Controls `generate-memory-md` endpoint output.

---

## Environment variables

| Variable | Purpose | Required |
|----------|---------|----------|
| `LOOMEM_AUTH_TOKEN` | API Bearer key (name configurable via `server.auth_token_env`) | No (auth disabled if unset — local passthrough mode) |
| `OPENAI_API_KEY` | LLM API key (name configurable via `llm.api_key_env`) | Only for OpenAI completions (`provider = "openai"`) or OpenAI embeddings (`embedding_provider = "openai"`).
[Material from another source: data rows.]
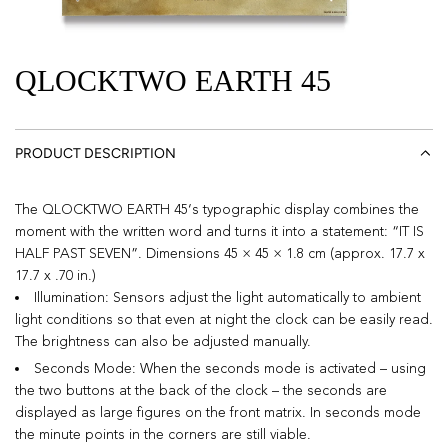
QLOCKTWO EARTH 45
PRODUCT DESCRIPTION
The QLOCKTWO EARTH 45‘s typographic display combines the
moment with the written word and turns it into a statement: “IT IS
HALF PAST SEVEN”. Dimensions 45 × 45 × 1.8 cm (approx. 17.7 x
17.7 x .70 in.)
Illumination: Sensors adjust the light automatically to ambient
light conditions so that even at night the clock can be easily read.
The brightness can also be adjusted manually.
Seconds Mode: When the seconds mode is activated – using
the two buttons at the back of the clock – the seconds are
displayed as large figures on the front matrix. In seconds mode
the minute points in the corners are still viable.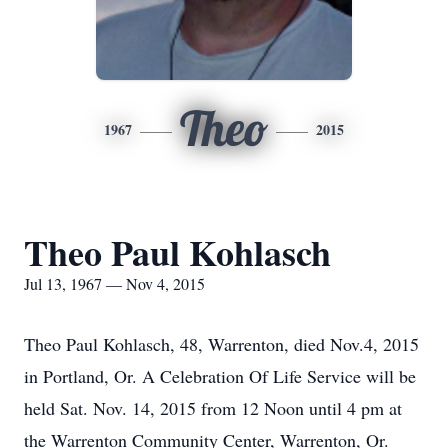
Theo
1967
2015
Theo Paul Kohlasch
Jul 13, 1967 — Nov 4, 2015
Theo Paul Kohlasch, 48, Warrenton, died Nov.4, 2015
in Portland, Or. A Celebration Of Life Service will be
held Sat. Nov. 14, 2015 from 12 Noon until 4 pm at
the Warrenton Community Center, Warrenton, Or.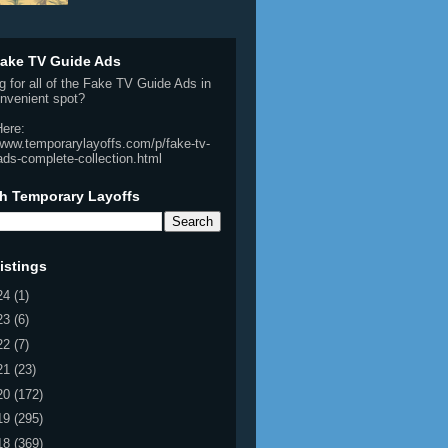
ake TV Guide Ads
g for all of the Fake TV Guide Ads in
nvenient spot?
Here:
/www.temporarylayoffs.com/p/fake-tv-
ads-complete-collection.html
h Temporary Layoffs
istings
24
(1)
23
(6)
22
(7)
21
(23)
20
(172)
19
(295)
18
(369)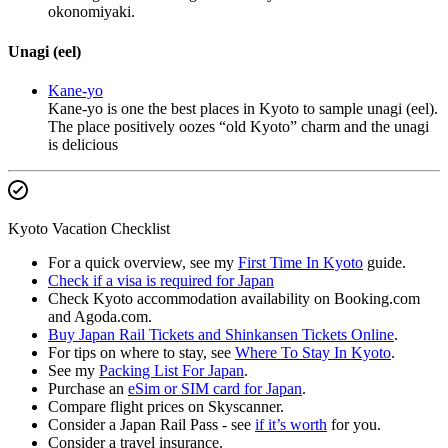
okonomiyaki.
Unagi (eel)
Kane-yo
Kane-yo is one the best places in Kyoto to sample unagi (eel).
The place positively oozes “old Kyoto” charm and the unagi
is delicious
Kyoto Vacation Checklist
For a quick overview, see my
First Time In Kyoto
guide.
Check if a visa is required for Japan
Check Kyoto accommodation availability on Booking.com
and Agoda.com.
Buy Japan Rail Tickets and Shinkansen Tickets Online
.
For tips on where to stay, see
Where To Stay In Kyoto
.
See my
Packing List For Japan
.
Purchase an
eSim or SIM card for Japan
.
Compare flight prices on Skyscanner.
Consider a Japan Rail Pass - see
if it’s worth
for you.
Consider a travel insurance.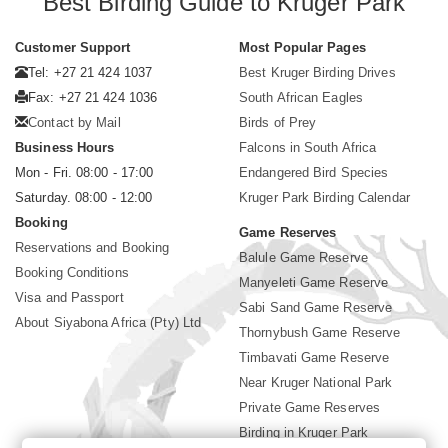
Best Birding Guide to Kruger Park
Customer Support
Most Popular Pages
Tel: +27 21 424 1037
Best Kruger Birding Drives
Fax: +27 21 424 1036
South African Eagles
Contact by Mail
Birds of Prey
Business Hours
Falcons in South Africa
Mon - Fri. 08:00 - 17:00
Endangered Bird Species
Saturday. 08:00 - 12:00
Kruger Park Birding Calendar
Booking
Game Reserves
Reservations and Booking
Balule Game Reserve
Booking Conditions
Manyeleti Game Reserve
Visa and Passport
Sabi Sand Game Reserve
About Siyabona Africa (Pty) Ltd
Thornybush Game Reserve
Timbavati Game Reserve
Near Kruger National Park
Private Game Reserves
Birding in Kruger Park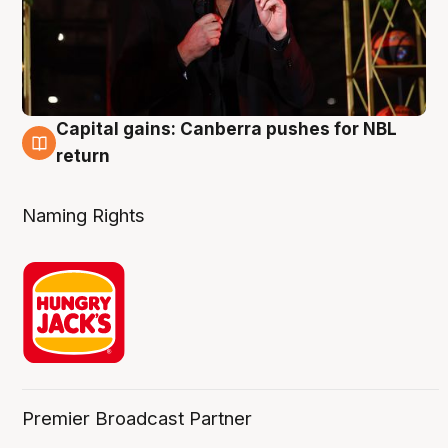
Capital gains: Canberra pushes for NBL
3 Aug
return
Naming Rights
Premier Broadcast Partner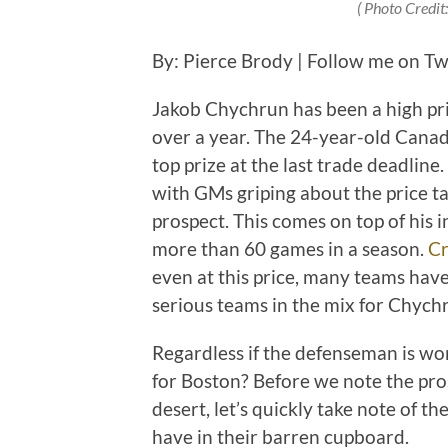
( Photo Credit
By: Pierce Brody | Follow me on Tw
Jakob Chychrun has been a high pri
over a year. The 24-year-old Canad
top prize at the last trade deadline. 
with GMs griping about the price ta
prospect. This comes on top of his i
more than 60 games in a season.
Cr
even at this price, many teams have
serious teams in the mix for Chychr
Regardless if the defenseman is wor
for Boston? Before we note the pro
desert, let’s quickly take note of th
have in their barren cupboard.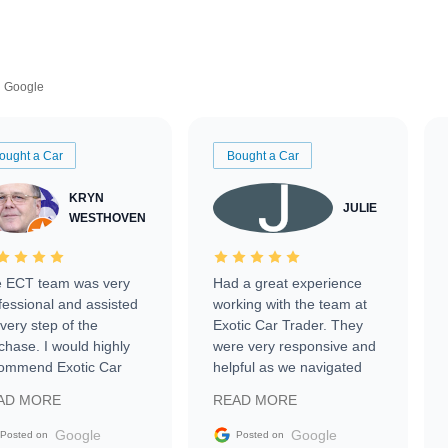
Google
ought a Car
Bought a Car
KRYN
JULIE
WESTHOVEN
 ECT team was very
Had a great experience
fessional and assisted
working with the team at
every step of the
Exotic Car Trader. They
chase. I would highly
were very responsive and
ommend Exotic Car
helpful as we navigated
der to everyone.
selling our luxury electric
AD MORE
READ MORE
vehicle that was newer to
the market.
Google
Google
Posted on
Posted on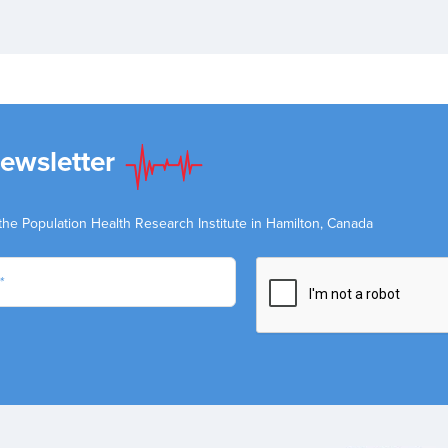
Newsletter
the Population Health Research Institute in Hamilton, Canada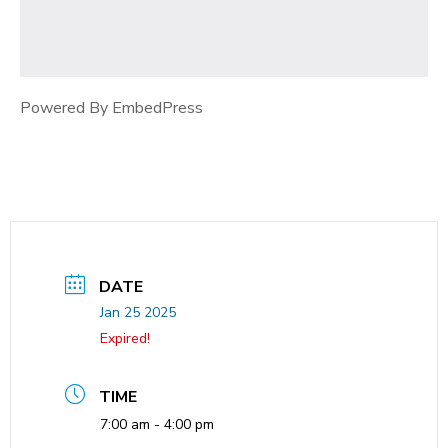
Powered By EmbedPress
DATE
Jan 25 2025
Expired!
TIME
7:00 am - 4:00 pm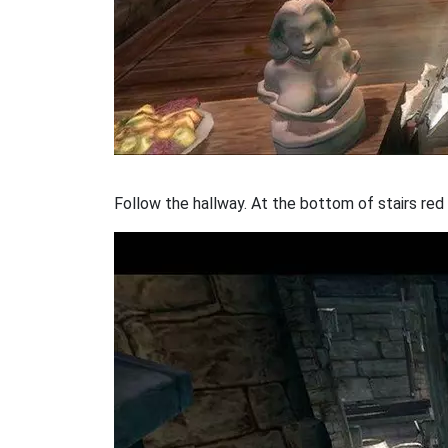
Follow the hallway. At the bottom of stairs red 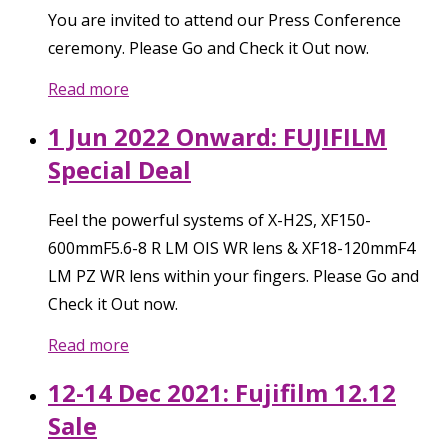
You are invited to attend our Press Conference
ceremony. Please Go and Check it Out now.
Read more
1 Jun 2022 Onward: FUJIFILM
Special Deal
Feel the powerful systems of X-H2S, XF150-
600mmF5.6-8 R LM OIS WR lens & XF18-120mmF4
LM PZ WR lens within your fingers. Please Go and
Check it Out now.
Read more
12-14 Dec 2021: Fujifilm 12.12
Sale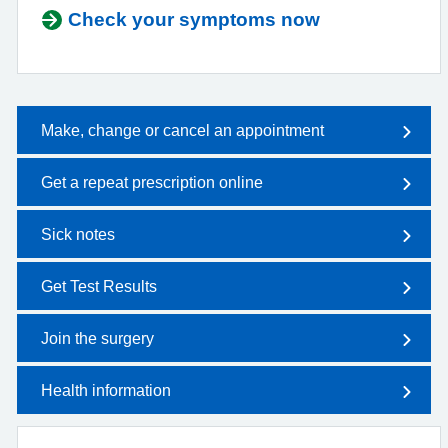
Check your symptoms now
Make, change or cancel an appointment
Get a repeat prescription online
Sick notes
Get Test Results
Join the surgery
Health information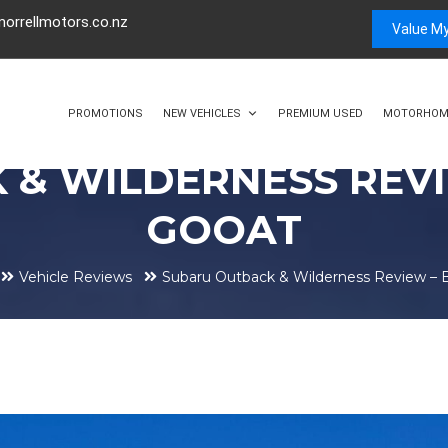
orrellmotors.co.nz
Value My
PROMOTIONS
NEW VEHICLES
PREMIUM USED
MOTORHOM
 & WILDERNESS REVI
GOOAT
Vehicle Reviews
Subaru Outback & Wilderness Review –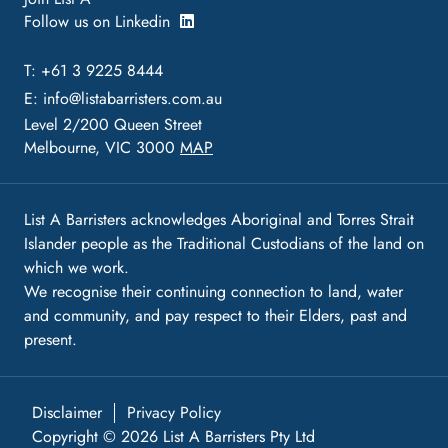
Follow us on Linkedin
T: +61 3 9225 8444
E:
info@listabarristers.com.au
Level 2/200 Queen Street
Melbourne, VIC 3000
MAP
List A Barristers acknowledges Aboriginal and Torres Strait
Islander people as the Traditional Custodians of the land on
which we work.
We recognise their continuing connection to land, water
and community, and pay respect to their Elders, past and
present.
Disclaimer
Privacy Policy
Copyright © 2026 List A Barristers Pty Ltd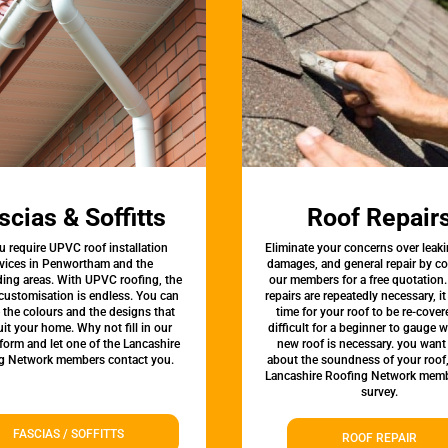
scias & Soffitts
Roof Repair
u require UPVC roof installation
Eliminate your concerns over leaki
rvices in Penwortham and the
damages, and general repair by c
ing areas. With UPVC roofing, the
our members for a free quotation.
 customisation is endless. You can
repairs are repeatedly necessary, i
the colours and the designs that
time for your roof to be re-covere
uit your home. Why not fill in our
difficult for a beginner to gauge 
form and let one of the Lancashire
new roof is necessary. you want
g Network members contact you.
about the soundness of your roof
Lancashire Roofing Network memb
survey.
FASCIAS / SOFFITTS
ROOF REPAIR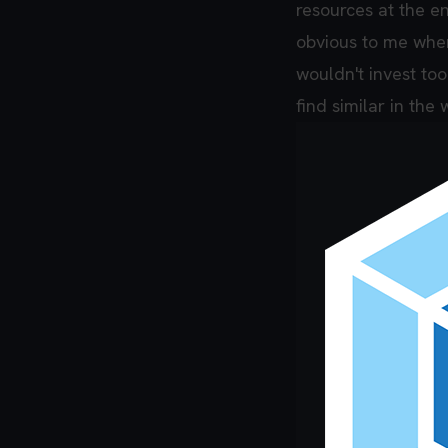
resources at the en
obvious to me when
wouldn't invest to
find similar in th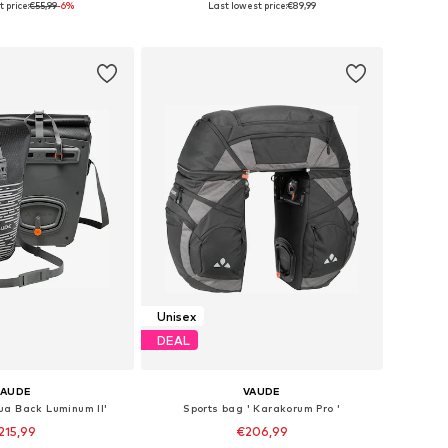
 price:
€55,99
-6%
Last lowest price:
€89,99
to basket
Add to basket
Unisex
DEAL
VAUDE
VAUDE
ua Back Luminum II'
Sports bag ' Karakorum Pro '
215,99
€206,99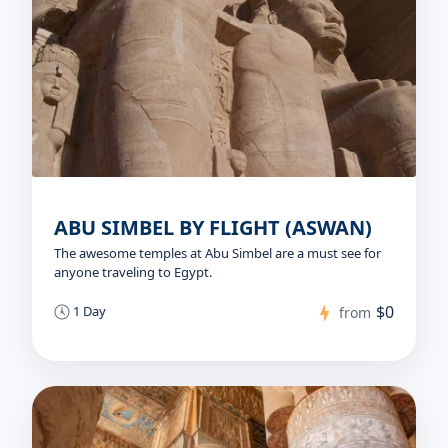
ABU SIMBEL BY FLIGHT (ASWAN)
The awesome temples at Abu Simbel are a must see for
anyone traveling to Egypt.
$0
1 Day
from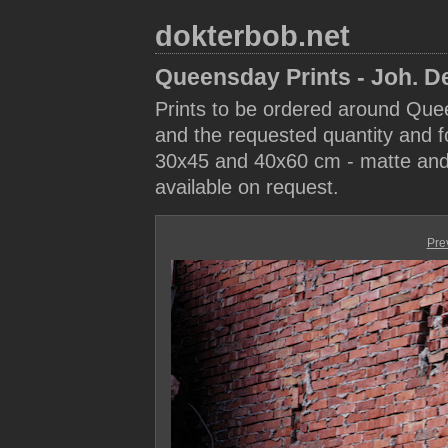
dokterbob.net
Queensday Prints - Joh. D
Prints to be ordered around Que
and the requested quantity and fo
30x45 and 40x60 cm - matte and 
available on request.
Pre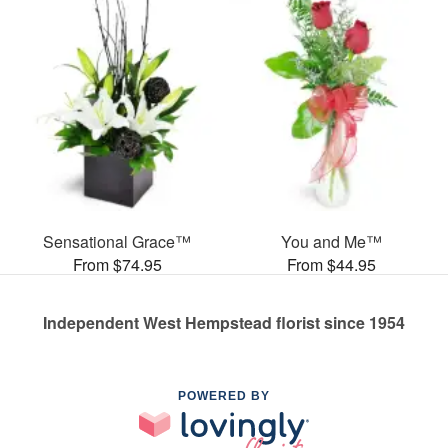
Sensational Grace™
You and Me™
From $74.95
From $44.95
Independent West Hempstead florist since 1954
POWERED BY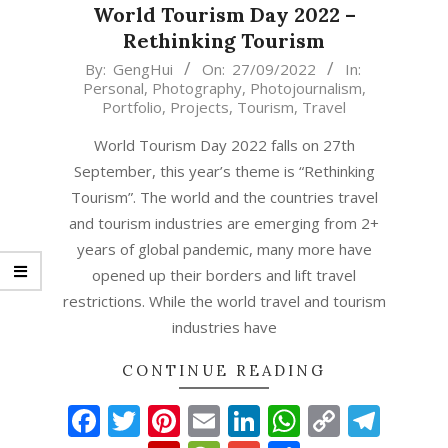
World Tourism Day 2022 –
Rethinking Tourism
2022-
By:
GengHui
On:
27/09/2022
In:
Personal
,
Photography
,
Photojournalism
,
09-
Portfolio
,
Projects
,
Tourism
,
Travel
27
World Tourism Day 2022 falls on 27th
September, this year’s theme is “Rethinking
Tourism”. The world and the countries travel
and tourism industries are emerging from 2+
years of global pandemic, many more have
opened up their borders and lift travel
restrictions. While the world travel and tourism
industries have
CONTINUE READING
Facebook
Twitter
Pinterest
Email
LinkedIn
WhatsAp
Copy
Tel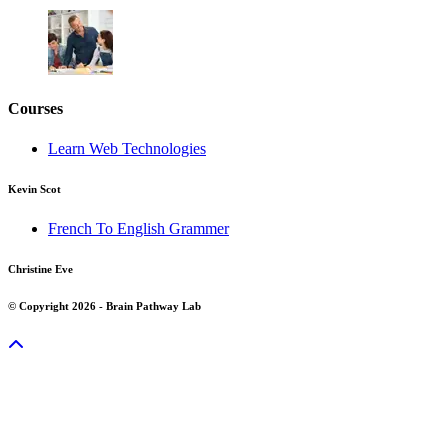
Courses
Learn Web Technologies
Kevin Scot
French To English Grammer
Christine Eve
© Copyright 2026 - Brain Pathway Lab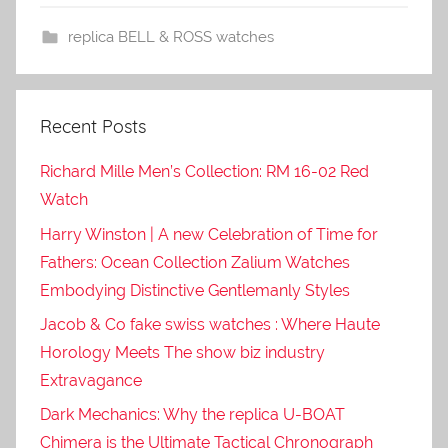
replica BELL & ROSS watches
Recent Posts
Richard Mille Men’s Collection: RM 16-02 Red
Watch
Harry Winston | A new Celebration of Time for
Fathers: Ocean Collection Zalium Watches
Embodying Distinctive Gentlemanly Styles
Jacob & Co fake swiss watches : Where Haute
Horology Meets The show biz industry
Extravagance
Dark Mechanics: Why the replica U-BOAT
Chimera is the Ultimate Tactical Chronograph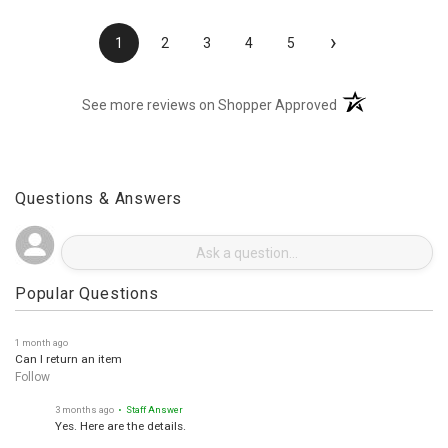
›
1
2
3
4
5
(opens in a new t
See more reviews on Shopper Approved
Questions & Answers
Popular Questions
1 month ago
Can I return an item
Follow
3 months ago
• Staff Answer
Yes. Here are the details.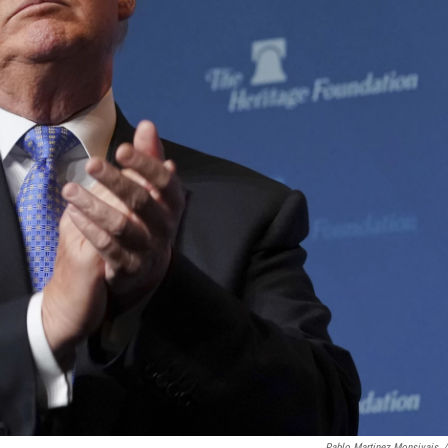
Pablo Martinez Monsivais
/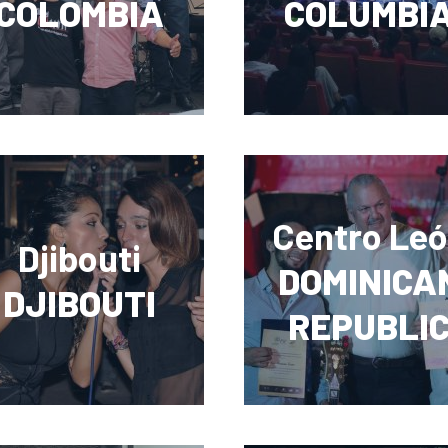
COLOMBIA
COLUMBI
Centro Le
Djibouti
DOMINICA
DJIBOUTI
REPUBLI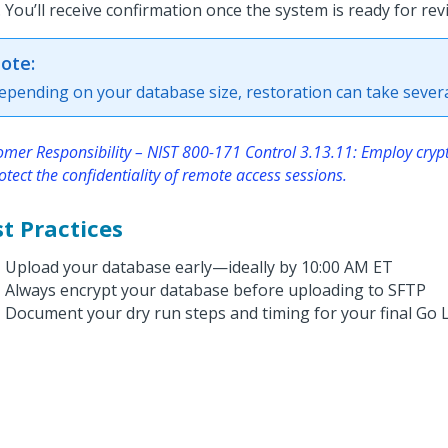
You’ll receive confirmation once the system is ready for rev
ote:
epending on your database size, restoration can take severa
omer Responsibility – NIST 800-171 Control 3.13.11: Employ cry
otect the confidentiality of remote access sessions.
t Practices
Upload your database early—ideally by 10:00 AM ET
Always encrypt your database before uploading to SFTP
Document your dry run steps and timing for your final Go 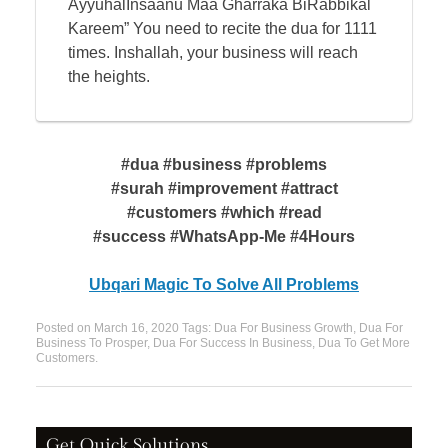
AyyuhalInsaanu Maa Gharraka BiRabbikal
Kareem” You need to recite the dua for 1111
times. Inshallah, your business will reach
the heights.
#dua #business #problems
#surah #improvement #attract
#customers #which #read
#success #WhatsApp-Me #4Hours
Ubqari Magic To Solve All Problems
Posted on
March 16, 2020
Tags:
Dua For Business Growth
,
Dua For
Business To Prosper
,
Dua For Success In Business
,
Dua To Get More
Customers
.
Get Quick Solutions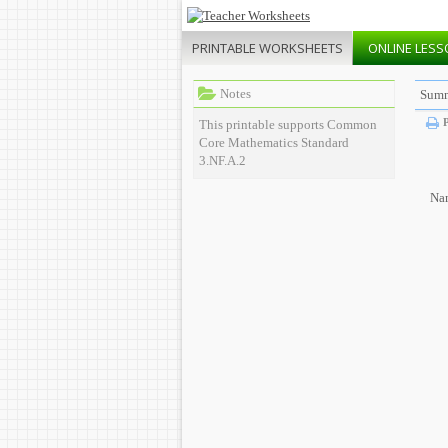
PRINTABLE
WORKSHEETS
ONLINE
LESS
Notes
Summ
P
This printable supports Common
Core Mathematics Standard
3.NF.A.2
Na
With local embeddings (default) and no key, the LLM steps fall back to regex. |
| `LOOMEM_CONFIG` | Config file path | No (default: `config.toml`) |
| `PORT` | Override server port | No |
| `SERVER_ORIGIN` | OAuth redirect base URL | No (for MCP Remote) |
| `LOOMEM_LOG_FORMAT` | `"json"` for structured logs | No |
| `LOOMEM_AT_REST_MASTER_KEY` | Master key enabling at-rest encryption (32-byte base64) | No |
| `LOOMEM_AT_REST_EXPECT_ENABLED` | Refuse to start without a master key when set | No |
| `LOOMEM_AMBIENT_CACHE_TTL_SECS` | Cache TTL for `/v1/ambient` responses | No (default 60) |
| `TELEGRAM_BOT_TOKEN`, `LOOMEM_TELEGRAM_CHAT_ID` | Optional cost-alert webhook | No |

For at-rest encryption, see [SECURITY.md — Data at rest](SECURITY.md#data-at-rest).